Analysis of study data showed that plant growth parameters such as stem length, root length, dry-weight of stem and root as well as the overall dry-weight were significantly affected by the high concentration of NaCl due to high osmotic potential causing stunted plant growth. The study findings are in line with those of Al-Mansoori and Eldeen25 and Ahmad and Ismail26, who found significant reduction in growth of date palm with salinity up to 3.3%. Also reduction in date palm offshoots (seedlings) of ‘Sakoti’ and ‘Bertamouda’ cultivars were considerable with irrigation water salinity above 12000 mg L–1. These investigators further reported that irrigation water salinity caused significant and total inhibition of date palm immature embryos when 3.0% (w/v) NaCl solution was added to the induction medium. Similarly, El-Sharabasy et al.20 stated that the shoot length of three date palm cultivars namely Samani, Sewy and Bartamuda did not show any significant effect of salinity under control, but it increased in salinity up to 4000 mg L–1 and then showed significant reduction with salinity at 8000 and 12000 mg L–1 NaCl.

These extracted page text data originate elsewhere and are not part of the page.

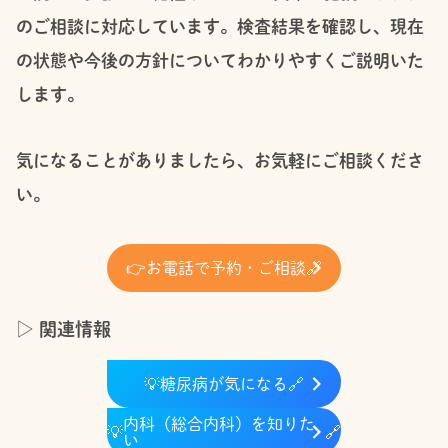
のご相談に対応しています。
検査結果を確認し、現在
の状態や今後の方針についてわかりやすくご説明いた
します。
気になることがありましたら、お気軽にご相談くださ
い。
👉
お電話で予約・ご相談
🔗
▷ 関連情報
💡
糖尿病が気になる
🔗
内科（総合内科）を知りた
💡
🔗
い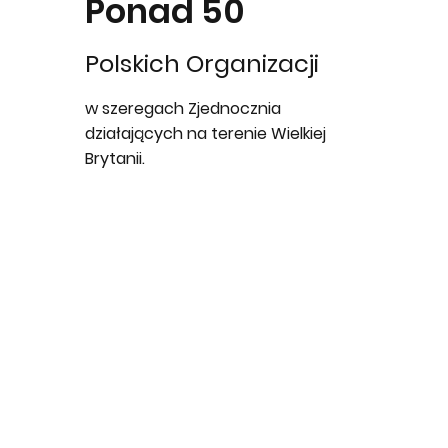
Ponad 50
Polskich Organizacji
w szeregach Zjednocznia
działających na terenie Wielkiej
Brytanii.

In the present study, the concentration of Na increased with the addition of increasing NaCl concentration both in plant leaves and roots. But the concentration of K, Ca and Mg increased up to 100 μmol L–1 NaCl concentration, then a decreasing trend was observed with high NaCl concentration ranging from 200-400 μmol L–1. The study findings agree with those of Taha and Hassan18 as well as with Yaish and Kumar19, who found that callus Na+ content increased appreciably with increasing NaCl level, whereas the concentration of K+ decreased resulting in significant reduction in callus K+/Na+ status. The research finding are in line with the findings of Alkhateeb et al.27, who observed that K/Na ratio of soil salinity is significant to the K status of the callus with high Na contents of soil solution causes considerable reduction in K values of the date palm callus especially under high soil salinity environment.

CONCLUSION

Mean plant stem height and root length decreased significantly with increasing the NaCl concentration in the growth medium from 0-400 mmol L–1. Mean shoot dry weight showed continuous decreasing trend with corresponding increase in NaCl concentration and it ranged between 0.16-0.13 g. However, mean root dry weight increased significantly with 100 mmol L–1 NaCl concentration. Overall total biomass of plant (both the shoot and root dry mass) increased with high NaCl concentration. The concentration of Na in plant roots and leaves increased linearly under high concentration of NaCl. While K, Ca and Mg concentration increased sharply with the addition of NaCl up to 100 mmol L–1, but showed a significant reduction with increasing NaCl concentration up to 400 mmol L–1. Mean K contents ranged between 110-59 μmol g–1 when NaCl concentration was increased from 0-400 mmol L–1. A linear decrease in Mg contents of plant leaves was found with increasing NaCl concentration.

SIGNIFICANT STATEMENTS

This study tried to test and evaluate date palm off shoots using different concentration of NaCl to determine the level of salinity for healthy date palm off shoot for sustainable plant production. Previously many researchers used tissue culture technology for the development of new strains for high productivity and high salt tolerance under arid environment. The results of this study suggested that production of high salt tolerant date palm cultivar is possible if the NaCl concentration is less than 100 mmol L–1for addition to growth medium using tissue culture Technology.